Spark¶

Crail can be used to increase performance or enhance flexibility in Apache Spark. We provide multiple plugins to allow Crail to be used as:

HDFS Adapter: input and output
Spark-IO: shuffle data and broadcast store

HDFS Adapter¶

The Crail HDFS adapter is provided with every Crail deployment. The HDFS adpater allows to replace every HDFS path with a path on Crail. However for it to be used for input and output in Spark the jar file paths have to be added to the Spark configuration spark-defaults.conf:

spark.driver.extraClassPath      $CRAIL_HOME/jars/*
spark.executor.extraClassPath    $CRAIL_HOME/jars/*

Data in Crail can be accessed by prepending the value of crail.namenode.address from crail-site.conf to any HDFS path. For example crail://localhost:9060/test accesses /test in Crail.
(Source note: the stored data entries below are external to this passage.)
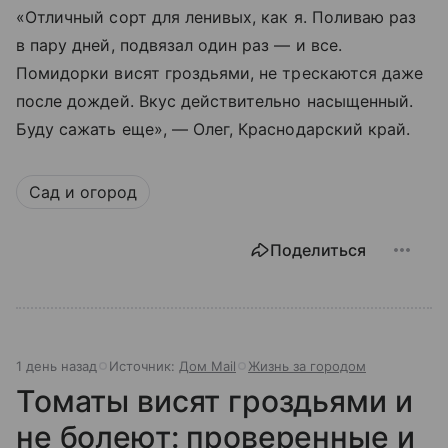
«Отличный сорт для ленивых, как я. Поливаю раз
в пару дней, подвязал один раз — и все.
Помидорки висят гроздьями, не трескаются даже
после дождей. Вкус действительно насыщенный.
Буду сажать еще», — Олег, Краснодарский край.
Сад и огород
Поделиться
1 день назад
Источник:
Дом Mail
Жизнь за городом
Томаты висят гроздьями и
не болеют: проверенные и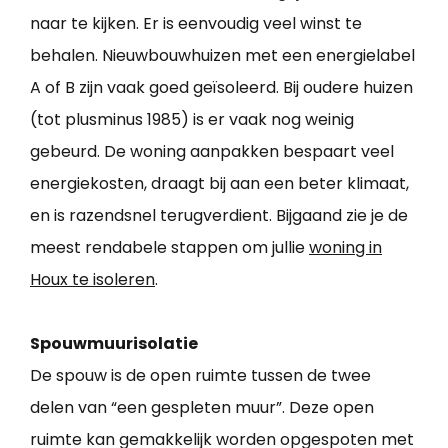
naar te kijken. Er is eenvoudig veel winst te
behalen. Nieuwbouwhuizen met een energielabel
A of B zijn vaak goed geïsoleerd. Bij oudere huizen
(tot plusminus 1985) is er vaak nog weinig
gebeurd. De woning aanpakken bespaart veel
energiekosten, draagt bij aan een beter klimaat,
en is razendsnel terugverdient. Bijgaand zie je de
meest rendabele stappen om jullie
woning in
Houx te isoleren
.
Spouwmuurisolatie
De spouw is de open ruimte tussen de twee
delen van “een gespleten muur”. Deze open
ruimte kan gemakkelijk worden opgespoten met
Note that Crail works independent of HDFS and does not interact with HDFS in any way. However Crail does not completely replace HDFS since we do not offer durability and fault tolerance cf. Introduction. A good fit for Crail is for example inter-job data that can be recomputed from the original data in HDFS.

Spark-IO¶

Crail-Spark-IO contains various I/O accleration plugins for Spark tailored to high-performance network and storage hardware (RDMA, NVMef, etc.). Spark-IO is not provided with the default Crail deployment but can be obtained here. Spark-IO currently contains two IO plugins: a shuffle engine and a broadcast module. Both plugins inherit all the benefits of Crail such as very high performance (throughput and latency) and multi-tiering (e.g., DRAM and flash).

Requirements¶

Spark >= 2.0
Java 8
Maven
Crail >= 1.0

Building¶

To build Crail execute the following steps:

Obtain a copy of Crail-Spark-IO from Github
Make sure your local maven repository contains Crail, if not build Crail from source
Run: mvn -DskipTests install

Configure Spark¶

To configure the crail shuffle plugin add the following lines to spark-defaults.conf

spark.shuffle.manager           org.apache.spark.shuffle.crail.CrailShuffleManager

spark.driver.extraClassPath     $CRAIL_HOME/jars/*:<path>/crail-spark-X.Y.jar:.
spark.executor.extraClassPath   $CRAIL_HOME/jars/*:<path>/crail-spark-X.Y.jar:.

Since Spark version 2.0.0, broadcast is no longer an exchangeable plugin, unfortunately. To use the Crail broadcast plugin in Spark it has to be manually added to Spark’s BroadcastManager.scala.